Update shared on 17 Nov 2025
Fair value Increased 0.41%Tesla’s analyst price target has increased modestly to approximately $392.93, up about $1.61. Analysts point to stabilizing delivery volumes and a slightly stronger revenue growth outlook, partially offset by narrower profit margins.
Analyst Commentary
Recent Street research underscores the diversity of opinion among analysts tracking Tesla’s performance, with a clear split between bullish perspectives that highlight operational strengths and longer-term opportunities, and more cautious assessments focused on risks and near-term headwinds. The following summarizes key analyst takeaways:
Bullish Takeaways- Bullish analysts have raised their price targets for Tesla, some as high as $600. This reflects optimism about the company’s trajectory in artificial intelligence, robotics, and autonomous vehicle technology.
- Several research notes point to Tesla’s record quarterly deliveries, which have consistently surpassed consensus estimates. This indicates resilience in demand even as incentives like the U.S. EV tax credit expire.
- Expanding energy storage deployments and the introduction of more affordable vehicle trims are viewed as growth catalysts that support both top-line expansion and market share gains.

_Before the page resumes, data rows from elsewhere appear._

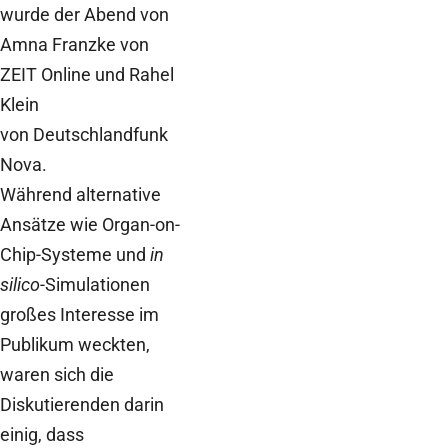
wurde der Abend von
Amna Franzke von
ZEIT Online und Rahel
Klein
von Deutschlandfunk
Nova.
Während alternative
Ansätze wie Organ-on-
Chip-Systeme und
in
silico
-Simulationen
großes Interesse im
Publikum weckten,
waren sich die
Diskutierenden darin
einig, dass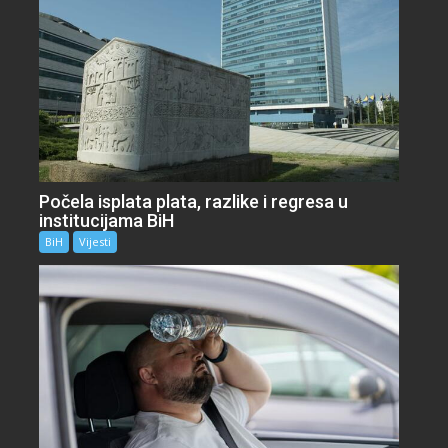
Počela isplata plata, razlike i regresa u
institucijama BiH
BiH
Vijesti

- There is enthusiasm for new model launches and continued advancements in physical AI and robots, which are seen as setting Tesla apart in the automotive and tech sectors.
- Bearish analysts highlight that while delivery numbers have improved recently, there are widespread concerns about declining deliveries in key regions, particularly outside of North America. This has led some to project weaker volumes in coming quarters.

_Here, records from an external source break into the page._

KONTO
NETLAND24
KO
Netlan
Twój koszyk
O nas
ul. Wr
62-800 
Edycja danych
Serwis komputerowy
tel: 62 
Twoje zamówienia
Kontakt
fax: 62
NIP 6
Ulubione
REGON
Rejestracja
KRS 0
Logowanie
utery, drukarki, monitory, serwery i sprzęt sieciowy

- Persistent margin pressures and rising capital expenditures are considered risks that could weigh on profitability and execution, as noted by more conservative or neutral valuation outlooks.
- There is caution regarding the sustainability of recent delivery surges, with some viewing them as temporary demand pull-forwards rather than indicators of long-term growth stability.

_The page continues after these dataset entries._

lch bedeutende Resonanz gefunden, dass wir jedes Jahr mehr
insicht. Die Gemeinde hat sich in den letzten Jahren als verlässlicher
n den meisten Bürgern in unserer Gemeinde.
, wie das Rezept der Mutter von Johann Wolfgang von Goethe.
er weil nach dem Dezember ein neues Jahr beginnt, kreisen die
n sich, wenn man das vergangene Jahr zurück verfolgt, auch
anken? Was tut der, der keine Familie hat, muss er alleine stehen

- Risks tied to key shareholder votes, such as on executive compensation packages, are cited as significant potential headwinds for investor sentiment and stock performance. This is especially notable if leadership engagement comes into question.
The variety of analyst commentary illustrates a market that is balancing strong growth narratives with prudent concern about execution risks and sector-wide competition. Tesla’s share valuation continues to respond dynamically to a mix of operational milestones and strategic uncertainties.
What's in the News
- Tesla now requires its suppliers to exclude all components made in China from vehicles manufactured in the U.S., aiming to complete the transition within two years (Wall Street Journal).
- The company is developing support for Apple’s CarPlay system, with internal testing underway. This marks a notable reversal for Tesla and CEO Elon Musk (Bloomberg).
- Tesla has introduced a short-term car rental program at select U.S. stores, offering three- to seven-day rentals as inventory builds up after the federal EV tax credit ended (Electrek).
- Two senior vehicle manufacturing executives, both veterans managing Cybertruck and Model Y production, have exited Tesla following the approval of Musk’s $1 trillion compensation package (The Information).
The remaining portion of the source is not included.